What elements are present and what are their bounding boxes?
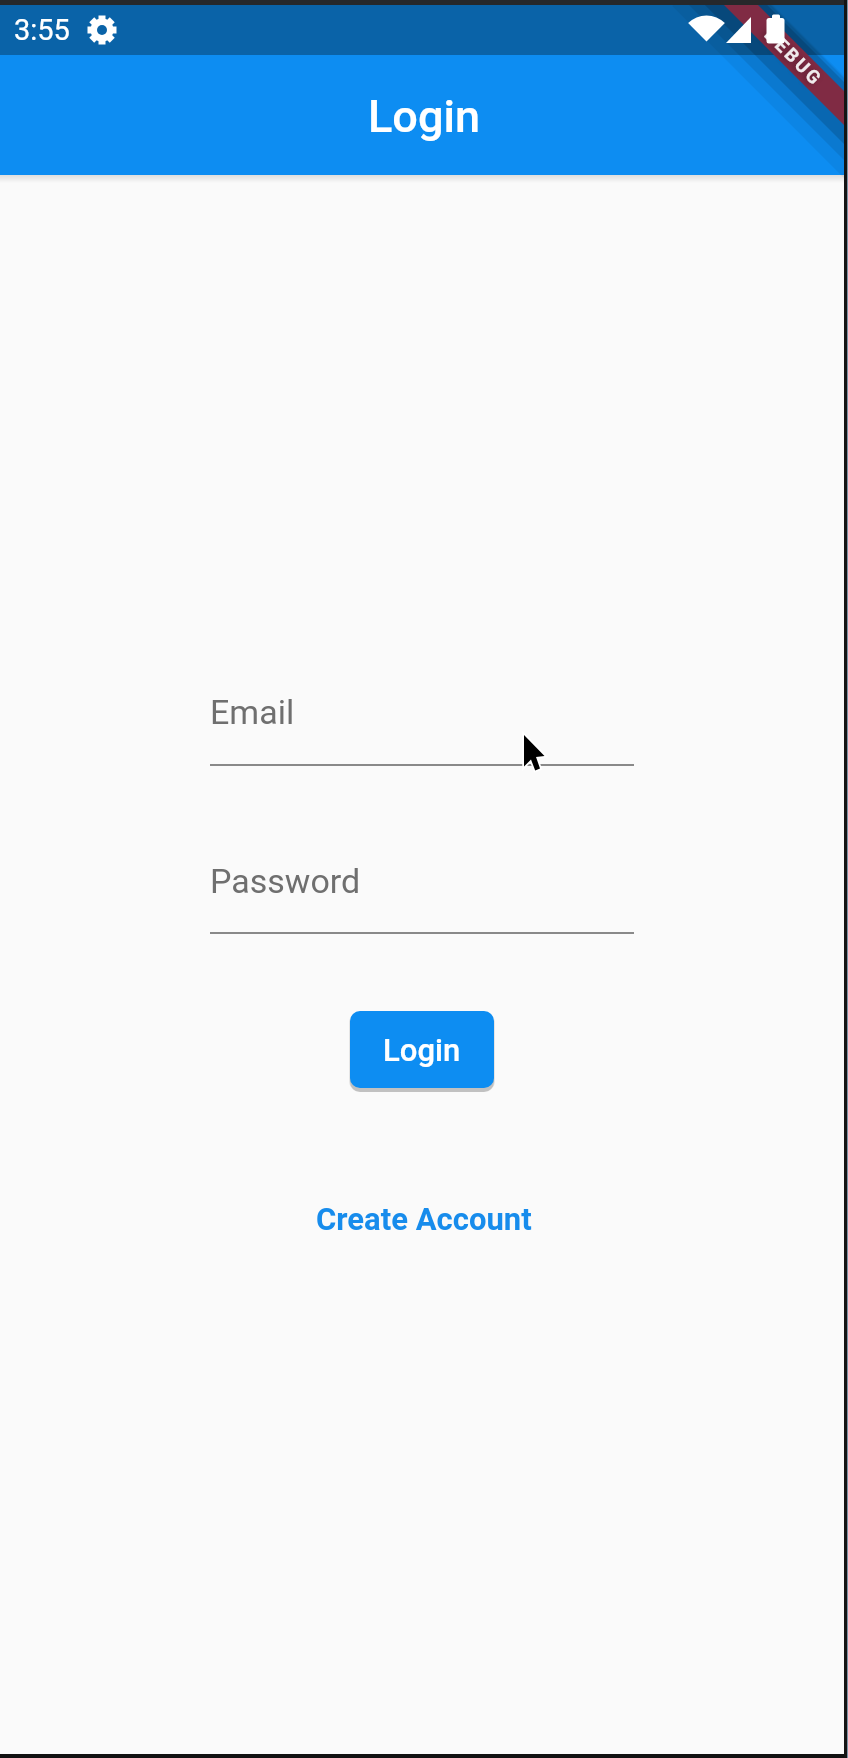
button[interactable]: Login	[350, 1011, 494, 1088]
staticText: DEBUG	[760, 24, 828, 92]
button[interactable]: Email	[210, 680, 634, 768]
button[interactable]: Create Account	[316, 1201, 532, 1237]
staticText: Login	[383, 1032, 461, 1068]
staticText: Password	[210, 861, 361, 901]
staticText: Email	[210, 692, 295, 732]
staticText: 3:55	[14, 13, 70, 47]
button[interactable]: Password	[210, 849, 634, 937]
staticText: Login	[368, 90, 481, 143]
====
The task -> Leaving the pictures behind, return every line above exactly.

Output below ->
What elements are present and what are their bounding boxes?
button[interactable]: Login	[350, 1011, 494, 1088]
staticText: DEBUG	[760, 24, 828, 92]
button[interactable]: Email	[210, 680, 634, 768]
button[interactable]: Create Account	[316, 1201, 532, 1237]
staticText: Login	[383, 1032, 461, 1068]
staticText: Password	[210, 861, 361, 901]
staticText: Email	[210, 692, 295, 732]
staticText: 3:55	[14, 13, 70, 47]
button[interactable]: Password	[210, 849, 634, 937]
staticText: Login	[368, 90, 481, 143]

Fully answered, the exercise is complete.